From the National Association of Letter Carriers
All signs point to Arizona Sen. John McCain being anointed as the Republican nominee for president at the GOP convention in September. All signs point to something else as well—a McCain presidency would simply parrot the economic policies found in the script followed by George W. Bush.
The evidence is littered all along McCain’s campaign trail. In January, with the housing crisis intensifying, the price of oil climbing toward record highs, economic growth slowing and workers’ real income dropping, he told Lou Dobbs on CNN that the “fundamental underpinnings of our economy are strong.”
This judgment comes from a veteran lawmaker who had told reporters in December 2007 that “the issue of economics is not something I’ve understood as well as I should.” McCain added, though, “I’ve got Greenspan’s book.” Perhaps he’s finished reading it.
In the Arizona senator’s view, the economy has been doing so well since 2001 that he has voted time and again to make Bush’s tax cuts for the wealthy permanent.Perhaps more alarming to middle-class families, however, McCain has promised to slash corporate taxes even more and cut government “people programs” to cover the cost.
Like Bush, McCain favors more deregulation—even though the deregulation of the financial industry is widely regarded as the culprit for the home financing disaster that finds millions of people at risk of foreclosure.
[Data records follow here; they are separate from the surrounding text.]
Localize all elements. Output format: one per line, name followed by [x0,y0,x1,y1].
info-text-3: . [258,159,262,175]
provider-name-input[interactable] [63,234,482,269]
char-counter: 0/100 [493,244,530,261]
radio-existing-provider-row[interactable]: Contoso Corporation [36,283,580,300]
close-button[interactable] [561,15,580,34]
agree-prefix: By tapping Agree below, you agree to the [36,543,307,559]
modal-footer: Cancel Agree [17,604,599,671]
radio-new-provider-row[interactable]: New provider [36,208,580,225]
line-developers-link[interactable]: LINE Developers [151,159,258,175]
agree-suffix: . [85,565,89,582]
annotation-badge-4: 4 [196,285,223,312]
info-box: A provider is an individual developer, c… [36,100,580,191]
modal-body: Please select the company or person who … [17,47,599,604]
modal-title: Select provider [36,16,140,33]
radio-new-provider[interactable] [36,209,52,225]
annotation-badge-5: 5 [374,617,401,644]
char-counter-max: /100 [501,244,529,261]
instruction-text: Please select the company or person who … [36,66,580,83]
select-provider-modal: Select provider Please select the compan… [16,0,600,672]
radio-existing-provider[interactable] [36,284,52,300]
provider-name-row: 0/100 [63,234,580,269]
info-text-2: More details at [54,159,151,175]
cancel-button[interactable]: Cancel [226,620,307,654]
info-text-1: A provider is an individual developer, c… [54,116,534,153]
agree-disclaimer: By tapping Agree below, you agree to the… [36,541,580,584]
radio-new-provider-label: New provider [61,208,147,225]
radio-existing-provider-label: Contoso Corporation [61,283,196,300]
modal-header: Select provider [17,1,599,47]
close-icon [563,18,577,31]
Another sign the script would be the same in a McCain White House is his stand on Social Security reform. In his 2008 State of the Union address, Bush once again trotted out “personal accounts”—the first step on the slippery slope to privatization—as a “fix” for Social Security. McCain’s campaign website reiterates the candidate’s support for “supplementing the current Social Security system with personal accounts.” Never mind that investing Social Security tax money in the private equity market would expose citizens’ retirement benefits to the wild gyrations of the stock market.
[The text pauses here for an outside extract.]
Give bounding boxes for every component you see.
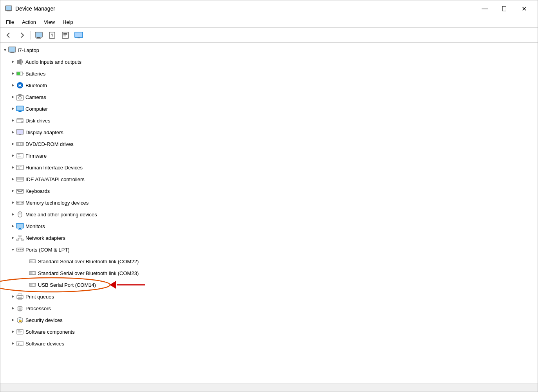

According to the script, there is some good news: private accounts could generate billions of dollars—in commissions for brokers and bankers.
McCain is also in lockstep with Bush on privatizing government jobs. In 2006, he voted to approve a measure that included, among other things, the outsourcing of 350 maintenance jobs at Washington’s Walter Reed Army Medical Center. The result was a horrifying decline in living conditions for severely injured Iraq and Afghanistan vets.
And some final food for thought: Bush has recklessly spent hundreds of billions of borrowed dollars, driving up the national debt. McCain, however, has not shown much inclination to impose fiscal discipline, aside from erasing “earmarks” that amount to less than 1 percent of the annual deficit. This is from a recent newspaper editorial:
“Regrettably, Mr. McCain’s entire balanced-budget fiscal policy, such as it is, almost certainly is built on smoke and mirrors…. [W]e also understand arithmetic, and we’re concerned that Mr. McCain does not…. His math doesn’t add up. Mr. McCain needs to provide much more detailed information about how he intends to balance the budget.”
That harsh assessment was not penned by the editorial board of The New York Times. It appeared in the April 18 issue of the deeply conservative Washington Times. It seems everyone has something to worry about if the Bush administration goes into reruns with McCain at the helm.